Detik setelah mendengar jawaban itu, sebagai turis sontak aku
langsung tersadar kalau rumah memang menjadi tempat yang paling indah untuk
kembali beristirahat dan satu-satunya tempat untuk kembali pulang selelah
apapun dan sekeras apapun kehidupan dunia luar yang kita temui. Lebih-lebih,
dari sini pula aku melihat bahwa cinta tidak menjadi alasan bagi kita untuk
tidak pulang, sebaliknya cinta yang kita temui dari luar itulah yang akan kita
bawa bersama untuk pulang ke tempat ternyaman yang membahagiakan dengan
kesederhanaannya.
Beranjak dari langkah demi langkah mengelilingi Desa Sade
membuatku bercermin dengan kehidupan yang sekarang aku jalani, bahwa setiap
manusia punya rumahnya masing-masing untuk kembali pulang. Dan bagi warga
pengguna Bahasa Sasak serta keturunannya, inilah rumah yang sesungguhnya.
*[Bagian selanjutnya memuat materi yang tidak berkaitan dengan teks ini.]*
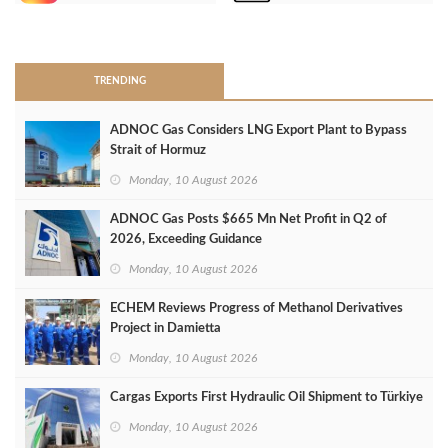
>
TRENDING
ADNOC Gas Considers LNG Export Plant to Bypass
Strait of Hormuz
Monday, 10 August 2026
ADNOC Gas Posts $665 Mn Net Profit in Q2 of
2026, Exceeding Guidance
Monday, 10 August 2026
ECHEM Reviews Progress of Methanol Derivatives
Project in Damietta
Monday, 10 August 2026
Cargas Exports First Hydraulic Oil Shipment to Türkiye
Monday, 10 August 2026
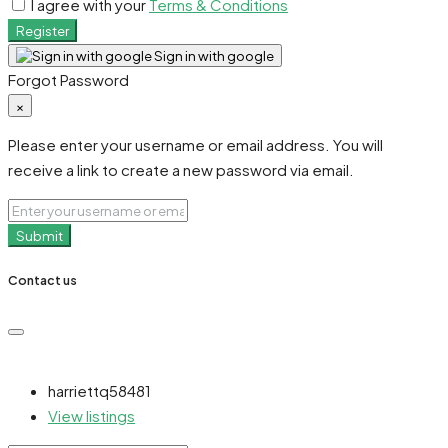
I agree with your
Terms & Conditions
Register
Sign in with google
Forgot Password
×
Please enter your username or email address. You will
receive a link to create a new password via email.
Submit
Contact us
harriettq58481
View listings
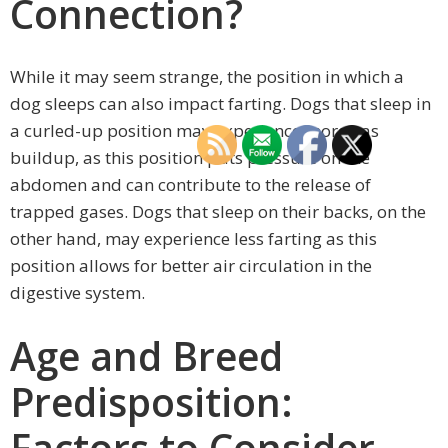
Connection?
While it may seem strange, the position in which a
dog sleeps can also impact farting. Dogs that sleep in
a curled-up position may experience more gas
buildup, as this position puts pressure on the
abdomen and can contribute to the release of
trapped gases. Dogs that sleep on their backs, on the
other hand, may experience less farting as this
position allows for better air circulation in the
digestive system.
Age and Breed
Predisposition:
Factors to Consider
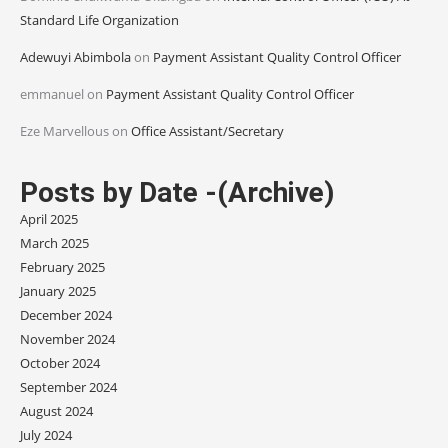
Standard Life Organization
Adewuyi Abimbola
on
Payment Assistant Quality Control Officer
emmanuel
on
Payment Assistant Quality Control Officer
Eze Marvellous
on
Office Assistant/Secretary
Posts by Date -(Archive)
April 2025
March 2025
February 2025
January 2025
December 2024
November 2024
October 2024
September 2024
August 2024
July 2024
“Iya, kalau yang ada di sini kerjanya jual kain buatan kami
sendiri. Di sini satu toko itu hasil kerja sama empat sampai lima rumah tangga
yang jualan, jadi bukan punya sendiri tapi sama-sama. Mulai dari kapas jadi
benang, diwarna dan jadi kain, sampai ditenun jadi kain bagus-bagus”, jelas pemandu
tepat saat kami sampai di toko yang letaknya agak di atas dibandingkan toko dan
rumah lain. Bilik terbuka yang disebut masyarakat Desa Sade sebagai toko ini adalah
upaya kreatif mereka untuk melestarikan apa yang mereka miliki dengan menjual
hasil karya sendiri baik kepada wisatawan lokal maupun mancanegara. Kain ini
berukuran kurang lebih 200x110 cm sama seperti kain yang dijual pada umumnya.
Tidak perlu takut untuk membayar harga kain penuh proses dan cerita unik dalam
pembuatannya ini, karena siapa saja dapat memiliki kain ini dengan merogoh
kocek sekitar Rp 100.000-400.000 tergantung motif dan tingkat kesulitan
pembuatannya.
“Sini-sini”, sambut Ibu penenun yang sedang menenun kainnya
yang belum utuh kepadaku yang sedang melirik kesana-kemari. Kegelisahanku di
sana bukan karena aku tidak nyaman, melainkan karena tingginya rasa penasaranku
bagaimana cara menenun benang menjadi kain tanpa jarum sama sekali.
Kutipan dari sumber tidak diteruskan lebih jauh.